На следующий день Дунай вышел из берегов.

Меж тем Вильгельм удивлялся, что Карла все еще нет; в нетерпении считал он дни, прошедшие с того срока, который был назначен его другом в письме к нему; но когда он увидел, что разлившийся Дунай доходит уже до подножия горы, на которой стоит их монастырь, и понял, что все кругом залито водой и дороги отрезаны, его охватило беспокойство. Он то устремлял полный тревоги взгляд на это почти неподвижное море, то бродил вдоль его берегов, утешая себя мыслью, что вода уже начинает спадать и Дунай скоро вновь вернется в свои берега. И по мере того как начинали то здесь, то там среди воды появляться небольшие островки, в сердце его возрождалась надежда.

Однажды, глядя на плывшие по реке обломки, он заметил что-то странное — то был бесформенный синеватый предмет, который качали волны, ударяя его о камни и прибрежный песок; то всплывая вверх, то вновь погружаясь, он оказался выброшенным на песчаную отмель, и вода наконец отступила от него.
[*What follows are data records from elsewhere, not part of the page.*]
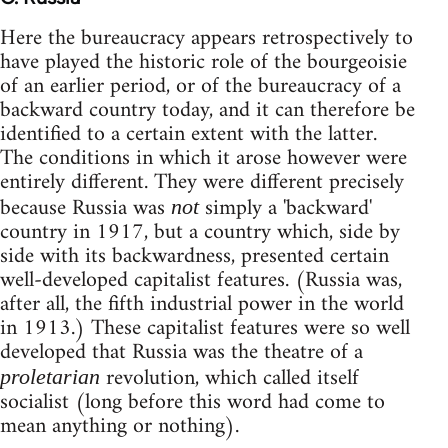
Here the bureaucracy appears retrospectively to
have played the historic role of the bourgeoisie
of an earlier period, or of the bureaucracy of a
backward country today, and it can therefore be
identified to a certain extent with the latter.
The conditions in which it arose however were
entirely different. They were different precisely
because Russia was
simply a 'backward'
not
country in 1917, but a country which, side by
side with its backwardness, presented certain
well-developed capitalist features. (Russia was,
after all, the fifth industrial power in the world
in 1913.) These capitalist features were so well
developed that Russia was the theatre of a
revolution, which called itself
proletarian
socialist (long before this word had come to
mean anything or nothing).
Побуждаемый смутным, но непреодолимым любопытством, Вильгельм вышел из монастыря, прошел через церковь и, очутившись внизу, под стенами, узнал то, что издали привлекло его внимание. Он подошел поближе и содрогнулся от ужаса. Пред ним был почти обнаженный труп — посиневший, покрытый ранами, окутанный тиной, с членами, сведенными судорогой, с запрокинутой головой, с повисшими волосами, в которых запеклась кровь. Так вот каким суждено было Вильгельму увидеть Карла Мюнстера! Но на неузнаваемо изменившемся лице покойного было все то же выражение благородства и доброты… Не проронив даже стона, не пролив ни единой слезы, Вильгельм расстелил на земле свою черную одежду, завернул в нее мертвое тело, взвалил его себе на плечи и пошел обратно в монастырь; он остановился перед входом на главную лестницу и, опустив на землю свою печальную ношу, стал звонить в колокол, сзывая братьев-монахов. Когда же они собрались вокруг него и он увидел, что они готовы его выслушать, он внезапно поднял покрывало, под которым было тело его друга, и с усилием, скорбным голосом произнес; «Это — Карл Мюнстер». Но он не смог продолжать — силы оставили его, и он без сознания упал на труп.
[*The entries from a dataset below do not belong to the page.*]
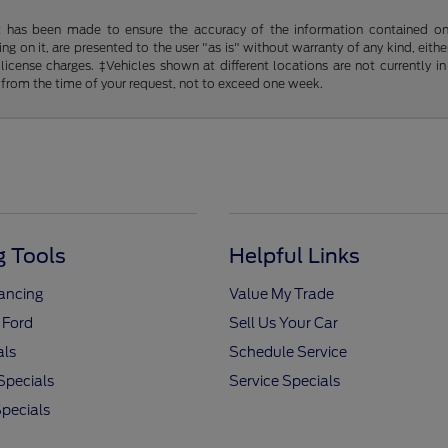
t has been made to ensure the accuracy of the information contained on t
g on it, are presented to the user "as is" without warranty of any kind, either
d license charges. ‡Vehicles shown at different locations are not currently
 from the time of your request, not to exceed one week.
 Tools
Helpful Links
nancing
Value My Trade
 Ford
Sell Us Your Car
als
Schedule Service
Specials
Service Specials
pecials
Когда он пришел в себя, подле него уже никого не было, кроме одного монаха, который и сообщил ему, что община не считает возможным похоронить чужеземца так, как то предписывает католическая религия, и, поскольку есть все же некоторое сомнение в причине смерти этого несчастного, она опасается нарушить свои долг, удостоив его христианского погребения.

Услышав это решение, Вильгельм вновь поднял тело своего друга на плечи и молча вернулся с ним на берег; здесь он вырыл могилу и похоронил его. Сверху он навалил большой камень, на котором вырезал коротенькую надпись. Но при первом же порыве ветра надпись эту засыпало песком и пылью, а первый же разлив Дуная унес с собой все — и камень и самую могилу…

Вильгельм умер в следующем году.

Элали еще жива. Ей сейчас двадцать восемь лет.